Energy Resources is pushing hard to leverage its purported competitive advantages, or “differentiators” as NextEra calls them, to provide a one-stop shop for clean energy solutions beyond the electric power sector to help decarbonise the national economy and reduce electric costs.

These differentiators include ability to leverage and augment existing renewables portfolio, access to capital and strength of balance sheet, advanced analytics that can enable superior site identification and design, and sourcing, buying power, and a resilient supply chain.

The clean energy transition occurring across the US is being accelerated by multiple renewable demand drivers - economic, regulatory, and sustainability - that support NextEra’s decarbonisation strategy, according to company executives.

“Renewables are not just the most economic form of generation, they are deflationary and countercyclical,” Andrews said on a recent earnings call, adding that battery storage, solar, and wind also support energy independence, help stimulate economic growth, including domestic job creation.

“We continue to see strong market demand for renewables, especially in light of the environment of high gas and power prices that we believe will persist going forward,” he told analysts.

The US at the end of 2021 had 210GW of energy storage and renewables capacity and NextEra anticipates it will need a 17-fold increase to 3.55TW (terawatts) to fully decarbonise the electric grid by 2050. That is 15 years later than the 2035 goal set by President Joe Biden.

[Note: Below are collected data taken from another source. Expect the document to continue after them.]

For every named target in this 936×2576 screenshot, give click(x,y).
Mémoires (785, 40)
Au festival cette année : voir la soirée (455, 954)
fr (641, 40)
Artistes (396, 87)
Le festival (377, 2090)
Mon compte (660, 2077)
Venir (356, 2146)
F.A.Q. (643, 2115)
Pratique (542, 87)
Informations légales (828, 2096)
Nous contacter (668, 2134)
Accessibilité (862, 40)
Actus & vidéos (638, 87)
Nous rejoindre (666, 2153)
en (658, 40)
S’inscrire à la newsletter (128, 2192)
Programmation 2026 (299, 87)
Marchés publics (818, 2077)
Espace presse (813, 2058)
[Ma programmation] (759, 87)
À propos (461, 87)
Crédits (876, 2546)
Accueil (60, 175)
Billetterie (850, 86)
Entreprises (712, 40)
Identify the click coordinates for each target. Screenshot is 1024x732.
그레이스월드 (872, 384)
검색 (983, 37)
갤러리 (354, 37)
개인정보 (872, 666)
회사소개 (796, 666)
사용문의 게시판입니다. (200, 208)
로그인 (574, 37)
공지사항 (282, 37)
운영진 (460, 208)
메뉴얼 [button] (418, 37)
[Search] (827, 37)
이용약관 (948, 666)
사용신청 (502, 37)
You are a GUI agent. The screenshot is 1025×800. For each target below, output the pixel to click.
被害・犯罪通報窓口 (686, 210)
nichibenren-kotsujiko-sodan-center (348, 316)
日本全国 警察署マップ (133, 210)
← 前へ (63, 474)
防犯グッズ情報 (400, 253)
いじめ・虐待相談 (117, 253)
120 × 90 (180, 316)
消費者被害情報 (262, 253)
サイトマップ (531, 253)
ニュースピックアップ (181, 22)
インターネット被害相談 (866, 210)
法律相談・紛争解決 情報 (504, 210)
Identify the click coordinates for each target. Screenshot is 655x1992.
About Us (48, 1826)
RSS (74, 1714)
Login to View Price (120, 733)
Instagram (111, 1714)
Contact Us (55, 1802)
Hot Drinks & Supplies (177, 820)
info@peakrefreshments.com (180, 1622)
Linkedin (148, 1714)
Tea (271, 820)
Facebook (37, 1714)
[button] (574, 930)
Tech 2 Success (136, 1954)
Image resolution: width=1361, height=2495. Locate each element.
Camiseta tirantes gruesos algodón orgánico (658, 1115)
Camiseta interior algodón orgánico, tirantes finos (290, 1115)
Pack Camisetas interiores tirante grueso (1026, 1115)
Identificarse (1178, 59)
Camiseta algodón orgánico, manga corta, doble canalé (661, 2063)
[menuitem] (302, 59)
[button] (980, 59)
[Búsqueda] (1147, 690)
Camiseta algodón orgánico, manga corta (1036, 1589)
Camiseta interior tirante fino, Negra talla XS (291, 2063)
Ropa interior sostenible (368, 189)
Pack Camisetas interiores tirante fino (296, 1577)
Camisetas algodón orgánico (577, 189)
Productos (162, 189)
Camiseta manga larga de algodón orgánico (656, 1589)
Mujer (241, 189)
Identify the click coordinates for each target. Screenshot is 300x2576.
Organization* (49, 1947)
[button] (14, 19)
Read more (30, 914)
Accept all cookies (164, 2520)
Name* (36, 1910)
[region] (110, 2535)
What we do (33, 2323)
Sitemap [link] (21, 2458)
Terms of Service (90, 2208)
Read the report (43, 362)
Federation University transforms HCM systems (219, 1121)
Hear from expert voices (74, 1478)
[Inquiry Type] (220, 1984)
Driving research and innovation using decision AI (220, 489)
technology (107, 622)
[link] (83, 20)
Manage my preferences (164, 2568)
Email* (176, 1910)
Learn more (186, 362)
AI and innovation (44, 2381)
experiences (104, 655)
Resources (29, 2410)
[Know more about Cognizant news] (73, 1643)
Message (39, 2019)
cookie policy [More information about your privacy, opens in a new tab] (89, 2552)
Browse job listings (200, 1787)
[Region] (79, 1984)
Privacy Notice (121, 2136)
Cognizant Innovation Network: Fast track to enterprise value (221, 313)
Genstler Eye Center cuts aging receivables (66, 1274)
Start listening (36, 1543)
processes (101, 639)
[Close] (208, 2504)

High renewables penetration to decarbonise the electricity sector will result in 25% to 30% excess generation by 2050. The company believes this renewables surplus could be used to make clean hydrogen to decarbonise other sectors of the economy.

NextEra estimates that full mid-century decarbonisation of the US economy, presently the world’s largest at $23trn, would require a 33-fold growth in energy storage and renewables to 7TW, roughly a $4trn investment.

“Expanding renewables beyond just the power sector is projected to double the total addressable market for renewables,” Andrews told the conference.

NextEra views the new federal climate law as significant, citing the 10-year extension of tax incentives for solar and wind and creation of new ones for clean hydrogen and standalone storage. This gives the company – and industry - increased long-term visibility and a huge growth opportunity.